## Problem details
Where in the entries below does "Richtlijnen" appear? Copy every line that has it.

:::

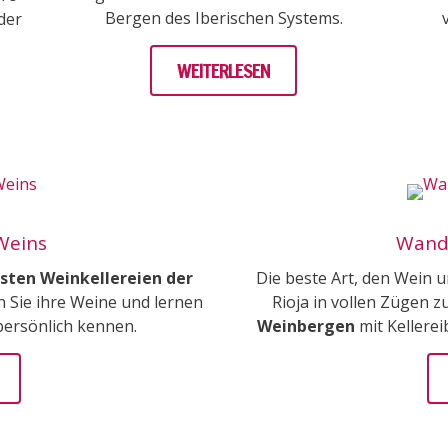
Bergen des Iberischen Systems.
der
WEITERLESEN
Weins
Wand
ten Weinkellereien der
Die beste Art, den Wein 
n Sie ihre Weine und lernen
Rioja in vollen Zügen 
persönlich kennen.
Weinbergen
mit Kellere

:::

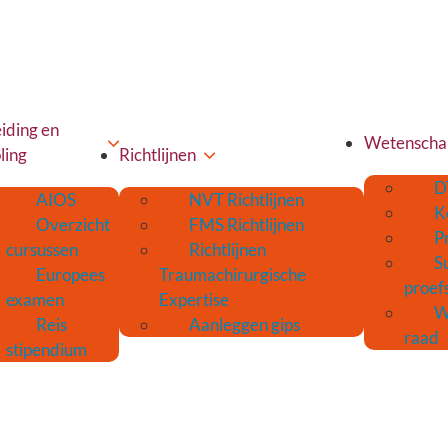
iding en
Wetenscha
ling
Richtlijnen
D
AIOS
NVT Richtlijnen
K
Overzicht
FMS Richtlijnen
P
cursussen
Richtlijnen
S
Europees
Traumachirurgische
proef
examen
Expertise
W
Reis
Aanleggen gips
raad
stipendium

:::

## Result below
Richtlijnen
NVT Richtlijnen
FMS Richtlijnen
Richtlijnen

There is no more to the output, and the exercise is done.